GPT-5 Launch Imminent, GPT-6 Training Underway
While the IMO-capable system remains in the lab, OpenAI is preparing to roll out GPT-5. According to Wei, GPT-5 is on track for release and forms part of a separate product development track from the experimental reasoning model. He stated, “We are releasing GPT-5 soon, and we’re excited for you to try it.”
Additional confirmation came from Yuchen Jin, co-founder of Hyperbolic Labs, who also took to X to hint that the GPT-5 launch may be imminent. Jin explained that GPT-5 will differ from its predecessors by operating as a system of specialized models, dynamically managed by a central router. This architecture would allow the system to automatically direct user prompts to sub-models optimized for tasks such as reasoning, general language use, or tool interaction.
Jin further noted that this multi-model framework likely explains recent remarks from OpenAI CEO Sam Altman about the need to “fix model naming.” Under the new architecture, users would no longer have to select between different model versions, as the routing system would handle it in the background based on the prompt’s nature.
In a related post, Jin also revealed that GPT-6 is already undergoing training. He suggested that the timeline for its release might be influenced by safety evaluations, remarking, “I just hope they’re not delaying it for more safety tests.”
A Milestone in AI Reasoning and Long-Term Progress
The victory in the IMO highlights how fast the development in the field of AI is gaining speed, especially in areas such as mathematics, which are quite challenging. Reflecting on his prediction submitted in 2021, with the help of his PhD advisor, Jacob Steinhardt, Wei considered the possibility that the conclusions provided could have changed. At the time, Wei forecasted an achievement of 30 per cent performance on the MATH benchmark by the month of July 2025. The present outcome, a gold medal in the IMO, is much more than that.He gave credit to other researchers whom he deemed contributed to the development of the model, namely Sheryl Hsu, Noam Brown, among others. Wei put much stress on the achievement, saying that it requires considerable advances in the reinforcement learning methods and computational optimization. This field has been followed by the larger AI community.
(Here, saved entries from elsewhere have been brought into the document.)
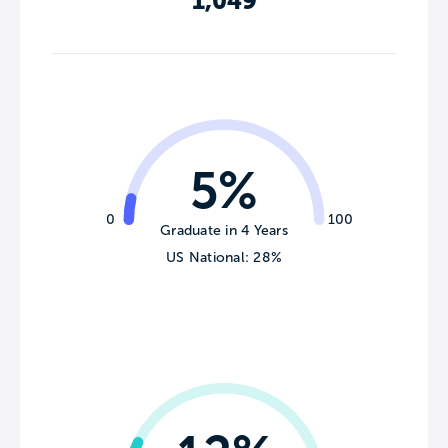
1,049
5%
0
100
Graduate in 4 Years
US National: 28%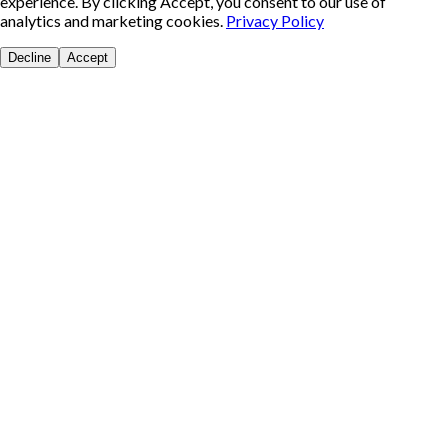
experience. By clicking Accept, you consent to our use of
analytics and marketing cookies.
Privacy Policy
Decline
Accept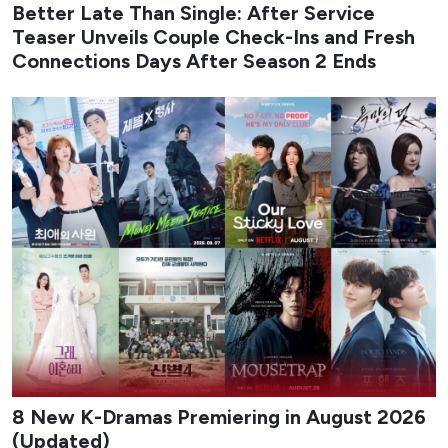
August 2026 delivers a packed slate of new K-dramas that
mix workplace romance, high-stakes action, revenge
melodrama, identity-theft thrillers, and coming-of-age
stories set against music and military backdrops. The
month balances big-streamers and traditional network
titles, giving viewers a steady stream of fresh premieres
across different tones and formats.
From early-month rom-coms to late-August musical
dramas and psychological mysteries, the lineup highlights
both returning franchises and original stories built around
strong casts and distinctive premises. Whether you prefer
light office chemistry or darker cat-and-mouse games,
August offers multiple binge-worthy options that keep the
Korean drama calendar moving at full speed.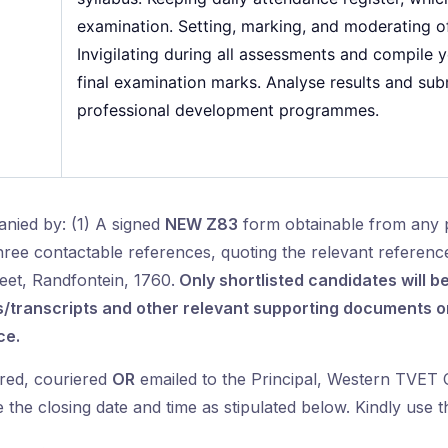
examination. Setting, marking, and moderating of
Invigilating during all assessments and compile 
final examination marks. Analyse results and subm
professional development programmes.
nied by: (1) A signed
NEW Z83
form obtainable from any 
three contactable references, quoting the relevant referen
eet, Randfontein, 1760.
Only shortlisted candidates will be
transcripts and other relevant supporting documents on 
ce.
red, couriered
OR
emailed to the Principal, Western TVET C
the closing date and time as stipulated below. Kindly use t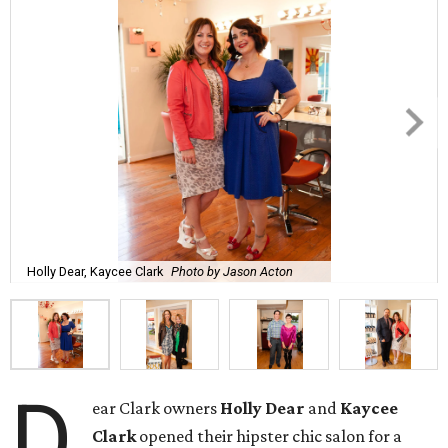
Holly Dear, Kaycee Clark
Photo by Jason Acton
D
ear Clark owners
Holly Dear
and
Kaycee
Clark
opened their hipster chic salon for a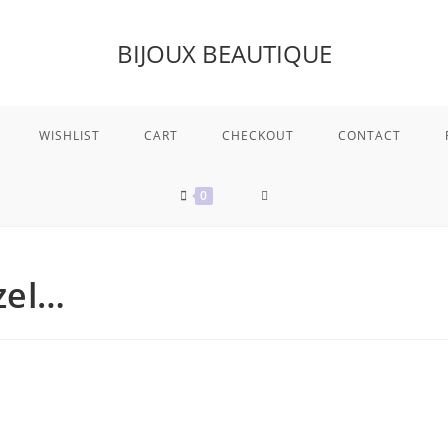
BIJOUX BEAUTIQUE
WISHLIST
CART
CHECKOUT
CONTACT
TOGGLE
0
WEBSITE
zel…
SEARCH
A year earlier, Google DeepMinds AlphaProof and AlphaGeometry 2 had shown similar potential by solving four problems (out of 6) of the IMO, getting what would have been a silver medal.The fact that the model of OpenAI was able to exceed this performance indicates that a significant difference in the performance of AI and high-level human performance at abstract thought is shrinking.The IMO model will technically not be included in the release of GPT-5, but it seems that OpenAI is willing to further explore the boundaries of reasoning abilities.
The fact that the company did not immediately release the model highlights its conservative approach to implementing anything that has a strong reasoning system before it is put to the test. The world is anticipating GPT-5 and observing GPT-6 being trained, the latest discovery of OpenAI is the beginning of a new era of AI progression, which is characterized by more not only linguistically fluent, but mathematically insightful machines in rigidly constrained computational work.